Twilight broke into a smile — and then into giggles. Then laughter. Gales of laughter. Outright guffaws, even.

Brush looked puzzled. “Must have been the way I said it.”

“It’s just … that sounded so pretentious. Especially considering you weren’t any kind of pony two days ago.”

“I learn quickly,” he said. “Walking excepted.”

“How did it go?”

“Not too badly. I’m probably better than a week-old foal, but not enough to brag about.” He shook his head. “At least nopony is asking me to keep up with Secretariat.”

“Is this Secretariat somepony you know?”

“In a manner of speaking, yes,” said Brush. “One of the equines bred specifically for racing. He was incredibly fast. I got to see him once, the year I turned twenty. He was sick that day and couldn’t race, but he did come out and do a lap around the track for the audience.” Brush sighed. “One of our greatest athletes ever. They put his picture on a postage stamp after he died.”

“How old was he?” Twilight asked.

“When he won all those big races, three. When he died, about nineteen.”

“They race at three?

“They start before that. I spent rather a lot of money that year on two-year-old fillies.”

Twilight stared. “Buying them?”

“Oh, good gracious, no. Betting on them. There were days when I couldn’t pick a winner to save my life.”

“We don’t have a lot of gambling here. Well, we do here, but not in Ponyville. Maybe the occasional poker game.”

Brush smiled. “Now that’s a vision I never anticipated: ponies playing poker.”

“You have so much to learn,” said Twilight.

“It will be nice to see something other than the inside of a room. The remedial walking instruction was kind of a pain, but it was outside, and it was sweet. A little chilly, but sweet.”

“Spring will be here soon. Don’t worry.”

“I have faith in the Equestrian weather system,” Brush said. “I suspect it’s a lot saner than what I’m used to.”

“You’re going to love it here,” Twilight said firmly. “If I have to micromanage every last aspect of it myself.”

“I’m sure that won’t be necessary,” he laughed.

“I’m a perfectionist, remember? Of course it will be necessary.”

“Well, I hope you like the sculpting job they did on me. I didn’t really give them any instructions.”

She brightened. “I did.”

“You did? When?”

“When I had to meet with the doctor. I gave him a sketch and a color scheme.”

“And, it appears, a cutie mark. An actual freaking abacus. I couldn’t believe it.”

“I was hoping you’d like it,” she said.

“Oh, I thought it was hilarious. Then again, I’m not the pony walking behind it.”

“Can you stand up? I want to get a good look.”

He rolled out of the bed, did not fall down this time, and stood for inspection. After about two minutes of scrutiny and several instances of hooves-on verification, or something, Twilight pronounced him fine as pegasus feathers.

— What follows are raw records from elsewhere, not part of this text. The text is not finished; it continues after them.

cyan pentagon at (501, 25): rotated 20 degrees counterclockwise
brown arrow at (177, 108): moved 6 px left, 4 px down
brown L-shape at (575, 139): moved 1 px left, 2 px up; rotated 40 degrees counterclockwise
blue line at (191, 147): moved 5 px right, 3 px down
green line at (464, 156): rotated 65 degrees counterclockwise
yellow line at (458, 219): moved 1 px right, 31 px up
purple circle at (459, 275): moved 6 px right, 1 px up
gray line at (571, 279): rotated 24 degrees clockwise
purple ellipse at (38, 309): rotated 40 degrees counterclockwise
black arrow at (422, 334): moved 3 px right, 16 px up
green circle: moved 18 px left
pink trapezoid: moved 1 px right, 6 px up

“Although I think I’d have preferred a slightly shorter tail. But this is an excellent job. Makes you look about thirty-five or forty.”

“I didn’t look so hot when I was thirty-five or forty,” he said.

“My mother said you looked rough-hewn.”

“This town is mostly unicorns, isn’t it? How many earth ponies does she ever get to see?”

“All ponies are equal under the law,” Twilight said. “But you can’t force them to think that way.”

“Meaning your mom looks down her nose, or her horn, or whatever, at us lowly earth ponies?”

“She used to, when I was a filly,” Twilight admitted. “So did my dad. I think they got over most of that the first time they came to see me in Ponyville.”

“I’d hate to see what they’d think of me in Cloudsdale,” Brush said.

“You’d never be able to set hoof in the place. You can’t walk on clouds. Neither can I, unless I use a spell.”

Brush facehoofed, nearly falling down in the process. “So what did the parental units think of your clumsy beau?”

“I think,” said Twilight, “that they came in, prepared to dislike you, and discovered to their surprise that they didn’t.”

“Good manners and a dazzling smile. Works every time.”

“What moved them the most was the fact that you’d gone through the process. It told them that you were serious.”

“How would they have known?” Brush asked. “Is it tattooed on the back of my neck or something?”

“It was on your chart, and your chart was hanging on the door, and Mom’s done volunteer work at Canterlot General, so she knows how to read medical codes.”

“Wonderful security you have around here,” Brush snorted.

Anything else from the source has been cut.